満が悲しそうに言う。姫巫女は各地を回り、十年に一度江戸へやって来るのだ。


「十年…?」


桃太郎が静かに呟く。

何回も反芻し、困った様に満を見た。

「十年前…。嘘でしょう…?」

「確かにそんな噂が流れてきたのは十年前ですよっ!あの年は台風とか、大雪とか…そういう災害が多かった年だから忘れません」

「三年前に既に流れてたのか…。悪戯にしても、そんな噂があれば上が黙っていない…」


(かみ)に愛されし姫巫女。その死は、荒波を生む。

彼女による加護の唄は次の姫巫女が現れるまで、紡がれることは無い。

魑魅魍魎が跋扈し、鬼による被害さえ加護が無くなったことにより活発化するだろう。


「十年前…自然災害。紛い鬼が活発化したのもちょうど十年前…。しかし、彼女は七年前に…」

「どうしたんですか、桃太郎。ほんとにお刺身買えませんよ?」

「え…。あ、あぁ、そうですね。行きましょう」


考えられるのは有り得てはいけない事だ。


『御上が仕組んだ。』


…考えられるのはそれだけだった。



「桃達、遅いな…」

夕日が沈みはじめ、うっすらと星がまたたき始めた。

光を闇が侵食してゆく。

「…おい、泰光よ。客人だ」

椿がそっと障子に近付き、静かに開けた。


そこにあったのは、惣花輦(そうかれん)と呼ばれる御上が略儀の際に乗用する輿がぽつんと置いてある。その周りには白い着物を着た狐の面を被った陰陽師達が居る。
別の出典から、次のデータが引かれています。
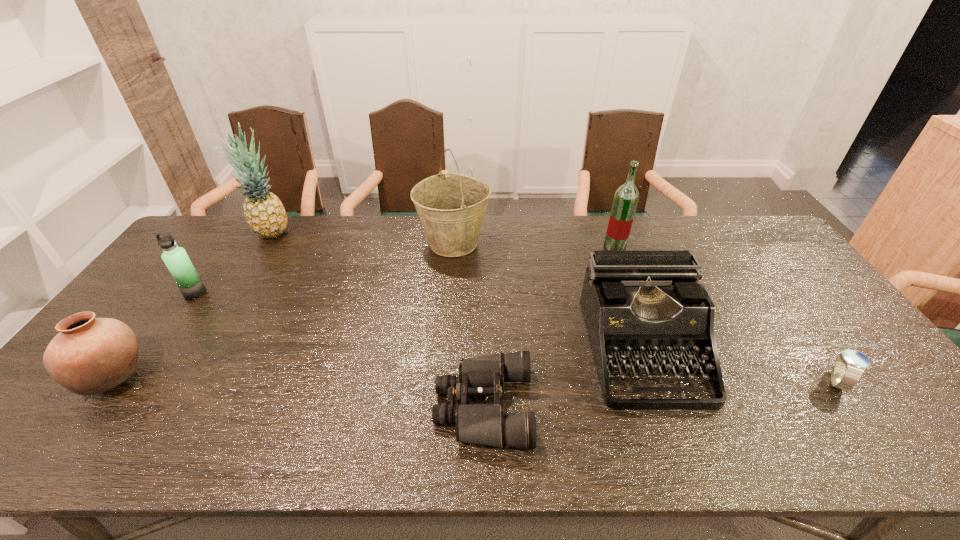 The height and width of the screenshot is (540, 960). I want to click on vacant region between the typewriter and the pottery, so click(378, 363).

The image size is (960, 540). What are the coordinates of `vacant point located between the wine bucket and the binoculars` in the screenshot? It's located at (468, 325).

Locate an element on the screen. This screenshot has height=540, width=960. vacant space in between the pottery and the typewriter is located at coordinates (378, 363).

Locate an element on the screen. This screenshot has height=540, width=960. vacant space that's between the pottery and the wine bucket is located at coordinates (283, 310).

You are a GUI agent. You are given a task and a screenshot of the screen. Output one action in this format:
    pyautogui.click(x=<x>, y=<y>)
    Task: Click on the unoccupied area between the typewriter and the watch
    This screenshot has width=960, height=540.
    Given the screenshot: What is the action you would take?
    pyautogui.click(x=739, y=365)

Where is `free space between the binoculars and the wine bucket`? Image resolution: width=960 pixels, height=540 pixels. free space between the binoculars and the wine bucket is located at coordinates (468, 325).

The image size is (960, 540). Identify the location of empty space between the thermos bottle and the binoculars. (340, 350).

At what (x,y) coordinates should I click in order to perform the action: click on empty space that is in between the thermos bottle and the binoculars. Please return your answer as a coordinate pair (x, y). Looking at the image, I should click on (340, 350).

Select which object is the seventh closest to the pottery. Please provide its 2D coordinates. Your answer should be formatted as a tuple, i.e. [(x, y)], where the tuple contains the x and y coordinates of a point satisfying the conditions above.

[(848, 367)]

Identify which object is the sixth closest to the sixth object from right to left. Please provide its 2D coordinates. Your answer should be formatted as a tuple, i.e. [(x, y)], where the tuple contains the x and y coordinates of a point satisfying the conditions above.

[(626, 197)] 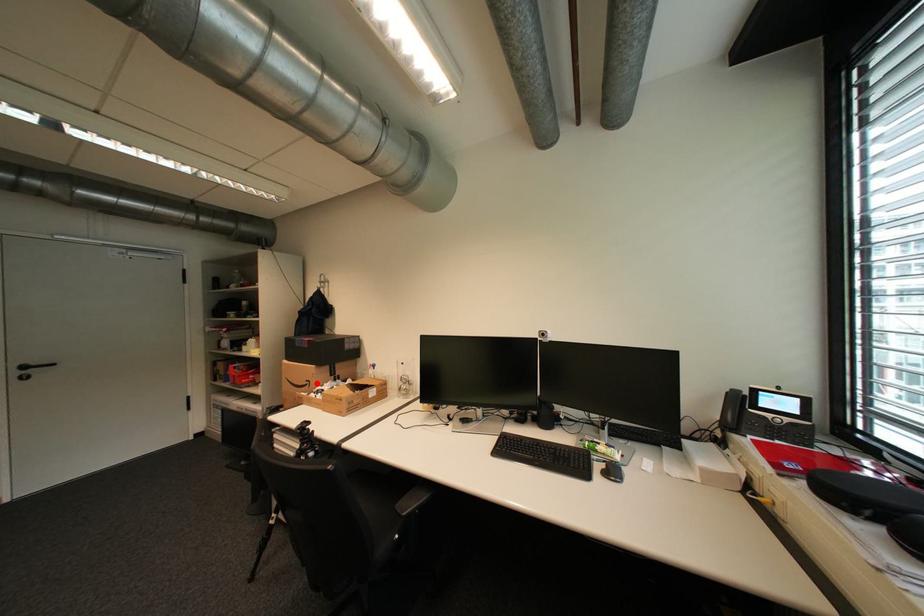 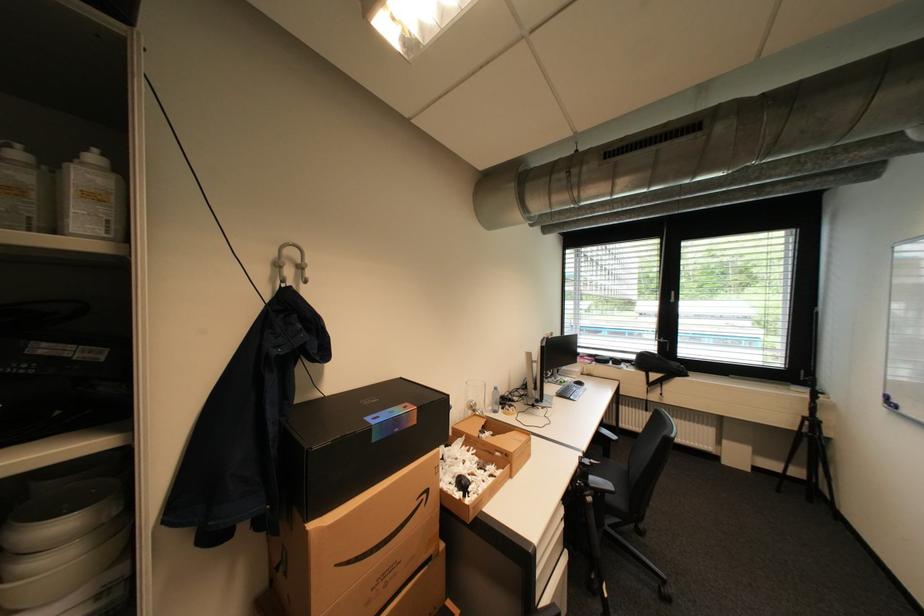 Question: I am providing you with two images of the same scene from different viewpoints. A red point is marked on the first image. Can you still see the location of the red point in image 2?

Choices:
 (A) Yes
 (B) No

Answer: (A) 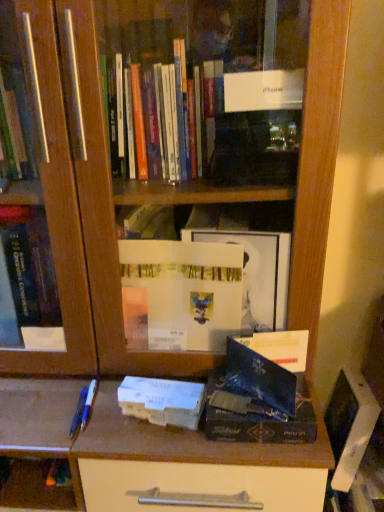 Where is `shiny black book at center, which appears as the 1th paperback book when viewed from the right`? shiny black book at center, which appears as the 1th paperback book when viewed from the right is located at coordinates (265, 379).

This screenshot has width=384, height=512. What do you see at coordinates (162, 401) in the screenshot? I see `white matte paperback book at center, which ranks as the 1th paperback book in left-to-right order` at bounding box center [162, 401].

At what (x,y) coordinates should I click in order to perform the action: click on blue plastic pen at lower left, arranged as the 1th pen when viewed from the left. Please return your answer as a coordinate pair (x, y). Looking at the image, I should click on (79, 413).

Identify the location of blue plastic pen at lower left, which ranks as the second pen in left-to-right order. Image resolution: width=384 pixels, height=512 pixels. (89, 404).

Is blue plastic pen at lower left, arranged as the 1th pen when viewed from the left, looking in the opposite direction of shiny black book at center, which appears as the 1th paperback book when viewed from the right?

No.

Between blue plastic pen at lower left, which is counted as the second pen, starting from the right, and shiny black book at center, which appears as the 1th paperback book when viewed from the right, which one has larger size?

Bigger between the two is shiny black book at center, which appears as the 1th paperback book when viewed from the right.

Could shiny black book at center, arranged as the 2th paperback book when viewed from the left, be considered to be inside blue plastic pen at lower left, arranged as the 1th pen when viewed from the left?

No.

In the scene shown: Choose the correct answer: Is shiny black book at center, which appears as the 1th paperback book when viewed from the right, inside blue plastic pen at lower left, which is the first pen in right-to-left order, or outside it?

shiny black book at center, which appears as the 1th paperback book when viewed from the right, cannot be found inside blue plastic pen at lower left, which is the first pen in right-to-left order.

Does shiny black book at center, arranged as the 2th paperback book when viewed from the left, come in front of blue plastic pen at lower left, which ranks as the second pen in left-to-right order?

Yes, it is in front of blue plastic pen at lower left, which ranks as the second pen in left-to-right order.

Can you confirm if shiny black book at center, which appears as the 1th paperback book when viewed from the right, is positioned to the left of blue plastic pen at lower left, which is the first pen in right-to-left order?

Incorrect, shiny black book at center, which appears as the 1th paperback book when viewed from the right, is not on the left side of blue plastic pen at lower left, which is the first pen in right-to-left order.

Can you tell me how much shiny black book at center, arranged as the 2th paperback book when viewed from the left, and blue plastic pen at lower left, which ranks as the second pen in left-to-right order, differ in facing direction?

The angular difference between shiny black book at center, arranged as the 2th paperback book when viewed from the left, and blue plastic pen at lower left, which ranks as the second pen in left-to-right order, is 4.4 degrees.

Can you tell me how much shiny black book at center, arranged as the 2th paperback book when viewed from the left, and white matte paperback book at center, which is counted as the 2th paperback book, starting from the right, differ in facing direction?

The angular difference between shiny black book at center, arranged as the 2th paperback book when viewed from the left, and white matte paperback book at center, which is counted as the 2th paperback book, starting from the right, is 6.86 degrees.

From a real-world perspective, does shiny black book at center, arranged as the 2th paperback book when viewed from the left, sit lower than white matte paperback book at center, which ranks as the 1th paperback book in left-to-right order?

Yes, from a real-world perspective, shiny black book at center, arranged as the 2th paperback book when viewed from the left, is under white matte paperback book at center, which ranks as the 1th paperback book in left-to-right order.

Is shiny black book at center, which appears as the 1th paperback book when viewed from the right, facing away from white matte paperback book at center, which ranks as the 1th paperback book in left-to-right order?

shiny black book at center, which appears as the 1th paperback book when viewed from the right, does not have its back to white matte paperback book at center, which ranks as the 1th paperback book in left-to-right order.

In terms of width, does shiny black book at center, which appears as the 1th paperback book when viewed from the right, look wider or thinner when compared to white matte paperback book at center, which is counted as the 2th paperback book, starting from the right?

Considering their sizes, shiny black book at center, which appears as the 1th paperback book when viewed from the right, looks broader than white matte paperback book at center, which is counted as the 2th paperback book, starting from the right.

Considering the positions of objects blue plastic pen at lower left, which is the first pen in right-to-left order, and shiny black book at center, which appears as the 1th paperback book when viewed from the right, in the image provided, who is more to the left, blue plastic pen at lower left, which is the first pen in right-to-left order, or shiny black book at center, which appears as the 1th paperback book when viewed from the right,?

blue plastic pen at lower left, which is the first pen in right-to-left order, is more to the left.

From the image's perspective, is blue plastic pen at lower left, which ranks as the second pen in left-to-right order, under shiny black book at center, arranged as the 2th paperback book when viewed from the left?

Indeed, from the image's perspective, blue plastic pen at lower left, which ranks as the second pen in left-to-right order, is shown beneath shiny black book at center, arranged as the 2th paperback book when viewed from the left.

Is blue plastic pen at lower left, which ranks as the second pen in left-to-right order, oriented towards shiny black book at center, which appears as the 1th paperback book when viewed from the right?

No.

In the scene shown: Can you confirm if blue plastic pen at lower left, which is the first pen in right-to-left order, is shorter than shiny black book at center, which appears as the 1th paperback book when viewed from the right?

Yes.

How far apart are blue plastic pen at lower left, arranged as the 1th pen when viewed from the left, and blue plastic pen at lower left, which is the first pen in right-to-left order?

A distance of 0.49 inches exists between blue plastic pen at lower left, arranged as the 1th pen when viewed from the left, and blue plastic pen at lower left, which is the first pen in right-to-left order.

Is blue plastic pen at lower left, arranged as the 1th pen when viewed from the left, facing away from blue plastic pen at lower left, which ranks as the second pen in left-to-right order?

No, blue plastic pen at lower left, which ranks as the second pen in left-to-right order, is not at the back of blue plastic pen at lower left, arranged as the 1th pen when viewed from the left.

Considering the relative sizes of blue plastic pen at lower left, which is counted as the second pen, starting from the right, and blue plastic pen at lower left, which ranks as the second pen in left-to-right order, in the image provided, is blue plastic pen at lower left, which is counted as the second pen, starting from the right, bigger than blue plastic pen at lower left, which ranks as the second pen in left-to-right order,?

Indeed, blue plastic pen at lower left, which is counted as the second pen, starting from the right, has a larger size compared to blue plastic pen at lower left, which ranks as the second pen in left-to-right order.

From a real-world perspective, is shiny black book at center, which appears as the 1th paperback book when viewed from the right, positioned above or below blue plastic pen at lower left, which is counted as the second pen, starting from the right?

From a real-world perspective, shiny black book at center, which appears as the 1th paperback book when viewed from the right, is physically above blue plastic pen at lower left, which is counted as the second pen, starting from the right.

Is shiny black book at center, which appears as the 1th paperback book when viewed from the right, at the right side of blue plastic pen at lower left, which is counted as the second pen, starting from the right?

Yes.

Would you consider shiny black book at center, arranged as the 2th paperback book when viewed from the left, to be distant from blue plastic pen at lower left, which is counted as the second pen, starting from the right?

Actually, shiny black book at center, arranged as the 2th paperback book when viewed from the left, and blue plastic pen at lower left, which is counted as the second pen, starting from the right, are a little close together.

Find the location of `the 2nd pen to the left when counting from the shiny black book at center, arranged as the 2th paperback book when viewed from the left`. the 2nd pen to the left when counting from the shiny black book at center, arranged as the 2th paperback book when viewed from the left is located at coordinates (79, 413).

Where is `the 1st pen counting from the left side of the white matte paperback book at center, which ranks as the 1th paperback book in left-to-right order`? This screenshot has width=384, height=512. the 1st pen counting from the left side of the white matte paperback book at center, which ranks as the 1th paperback book in left-to-right order is located at coordinates (89, 404).

Choose the correct answer: Is white matte paperback book at center, which ranks as the 1th paperback book in left-to-right order, inside blue plastic pen at lower left, which ranks as the second pen in left-to-right order, or outside it?

white matte paperback book at center, which ranks as the 1th paperback book in left-to-right order, is not inside blue plastic pen at lower left, which ranks as the second pen in left-to-right order, it's outside.

From a real-world perspective, which is physically above, white matte paperback book at center, which ranks as the 1th paperback book in left-to-right order, or blue plastic pen at lower left, which is the first pen in right-to-left order?

From a 3D spatial view, white matte paperback book at center, which ranks as the 1th paperback book in left-to-right order, is above.

How different are the orientations of white matte paperback book at center, which is counted as the 2th paperback book, starting from the right, and blue plastic pen at lower left, which is the first pen in right-to-left order, in degrees?

The angle between the facing direction of white matte paperback book at center, which is counted as the 2th paperback book, starting from the right, and the facing direction of blue plastic pen at lower left, which is the first pen in right-to-left order, is 11.3 degrees.

There is a blue plastic pen at lower left, which is counted as the second pen, starting from the right. What are the coordinates of `the 1st paperback book above it (from a real-world perspective)` in the screenshot? It's located at (265, 379).

This screenshot has width=384, height=512. What are the coordinates of `the 1st pen below the shiny black book at center, arranged as the 2th paperback book when viewed from the left (from the image's perspective)` in the screenshot? It's located at (89, 404).

Considering their positions, is blue plastic pen at lower left, which ranks as the second pen in left-to-right order, positioned further to blue plastic pen at lower left, which is counted as the second pen, starting from the right, than shiny black book at center, arranged as the 2th paperback book when viewed from the left?

The object further to blue plastic pen at lower left, which is counted as the second pen, starting from the right, is shiny black book at center, arranged as the 2th paperback book when viewed from the left.

From the image, which object appears to be nearer to blue plastic pen at lower left, arranged as the 1th pen when viewed from the left, blue plastic pen at lower left, which is the first pen in right-to-left order, or white matte paperback book at center, which ranks as the 1th paperback book in left-to-right order?

Among the two, blue plastic pen at lower left, which is the first pen in right-to-left order, is located nearer to blue plastic pen at lower left, arranged as the 1th pen when viewed from the left.

Considering their positions, is blue plastic pen at lower left, which is the first pen in right-to-left order, positioned further to white matte paperback book at center, which ranks as the 1th paperback book in left-to-right order, than blue plastic pen at lower left, which is counted as the second pen, starting from the right?

blue plastic pen at lower left, which is counted as the second pen, starting from the right, is further to white matte paperback book at center, which ranks as the 1th paperback book in left-to-right order.

Estimate the real-world distances between objects in this image. Which object is further from blue plastic pen at lower left, arranged as the 1th pen when viewed from the left, shiny black book at center, arranged as the 2th paperback book when viewed from the left, or white matte paperback book at center, which ranks as the 1th paperback book in left-to-right order?

shiny black book at center, arranged as the 2th paperback book when viewed from the left, is further to blue plastic pen at lower left, arranged as the 1th pen when viewed from the left.

Estimate the real-world distances between objects in this image. Which object is further from shiny black book at center, arranged as the 2th paperback book when viewed from the left, white matte paperback book at center, which is counted as the 2th paperback book, starting from the right, or blue plastic pen at lower left, arranged as the 1th pen when viewed from the left?

Based on the image, blue plastic pen at lower left, arranged as the 1th pen when viewed from the left, appears to be further to shiny black book at center, arranged as the 2th paperback book when viewed from the left.

From the image, which object appears to be nearer to blue plastic pen at lower left, which is counted as the second pen, starting from the right, white matte paperback book at center, which ranks as the 1th paperback book in left-to-right order, or shiny black book at center, arranged as the 2th paperback book when viewed from the left?

Result: white matte paperback book at center, which ranks as the 1th paperback book in left-to-right order, is positioned closer to the anchor blue plastic pen at lower left, which is counted as the second pen, starting from the right.

Which object lies nearer to the anchor point white matte paperback book at center, which is counted as the 2th paperback book, starting from the right, shiny black book at center, arranged as the 2th paperback book when viewed from the left, or blue plastic pen at lower left, which is the first pen in right-to-left order?

shiny black book at center, arranged as the 2th paperback book when viewed from the left, is closer to white matte paperback book at center, which is counted as the 2th paperback book, starting from the right.

Based on their spatial positions, is blue plastic pen at lower left, which is counted as the second pen, starting from the right, or white matte paperback book at center, which ranks as the 1th paperback book in left-to-right order, closer to blue plastic pen at lower left, which ranks as the second pen in left-to-right order?

Based on the image, blue plastic pen at lower left, which is counted as the second pen, starting from the right, appears to be nearer to blue plastic pen at lower left, which ranks as the second pen in left-to-right order.

Locate an element on the screen. The width and height of the screenshot is (384, 512). paperback book between blue plastic pen at lower left, which is the first pen in right-to-left order, and shiny black book at center, arranged as the 2th paperback book when viewed from the left is located at coordinates (162, 401).

The image size is (384, 512). I want to click on pen situated between blue plastic pen at lower left, arranged as the 1th pen when viewed from the left, and white matte paperback book at center, which ranks as the 1th paperback book in left-to-right order, from left to right, so click(x=89, y=404).

Find the location of `paperback book between blue plastic pen at lower left, arranged as the 1th pen when viewed from the left, and shiny black book at center, which appears as the 1th paperback book when viewed from the right, in the horizontal direction`. paperback book between blue plastic pen at lower left, arranged as the 1th pen when viewed from the left, and shiny black book at center, which appears as the 1th paperback book when viewed from the right, in the horizontal direction is located at coordinates (162, 401).

Locate an element on the screen. pen between blue plastic pen at lower left, arranged as the 1th pen when viewed from the left, and shiny black book at center, arranged as the 2th paperback book when viewed from the left is located at coordinates (89, 404). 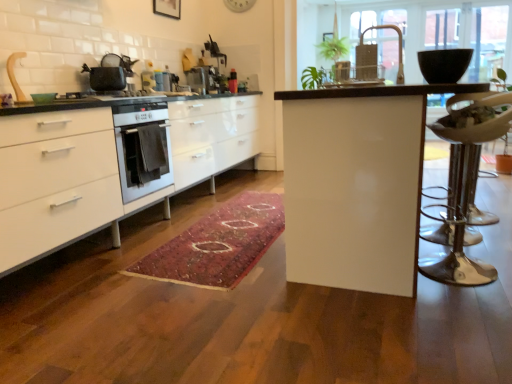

「あれは、巫女専属の陰陽師…。中に居るのは巫女か。それも、御上のご寵愛を受けれるほどのな」

「はぁっ!?そんあ大層な巫女さん何ているのか?御上は気難しいお方。

側近さえ御顔を拝見した事など無いと聞くぞ。そもそも、御顔を見ることさえ禁じられているのだ」

声を荒げる泰光の意見は一理ある。御上のご寵愛を受けられる人など限られている。

御上は真の神として伝わる為、その姿を見た者などいるはずがない。

そして、その御上(かみ)に愛される巫女など一人しか存在しない。


「…出て来るみたいだな」


中から人が降りて来る。

その姿は、まだ十になるかならないか位の女童だった。

式神が一斉にしてぽんっといいう音をたてて唯の紙に戻った。


「…桃はまだ帰っていないみたいね。暫くの間、お邪魔するわ」


声は凛とした少女の。

しかしその霊力は、並外れたものだ。

先程、式神が唯の紙に戻ったのは、彼女の霊力に耐えきれなかった為だろう。


夜を想わせる彼女は、静かに告げる。

ー『次期姫巫女』を迎えに来たと・・・。